▸ WHAT THE TASK REQUIRES
Lines before the one containing "3188 S.W. Martin Downs Blvd" are to be left out; that line and every line after it, through the last line below, are to be reproduced exactly.

Records from a data collection
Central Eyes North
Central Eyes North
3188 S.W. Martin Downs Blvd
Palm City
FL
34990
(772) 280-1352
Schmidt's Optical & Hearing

▸ TASK ANSWER
3188 S.W. Martin Downs Blvd
Palm City
FL
34990
(772) 280-1352
Schmidt's Optical & Hearing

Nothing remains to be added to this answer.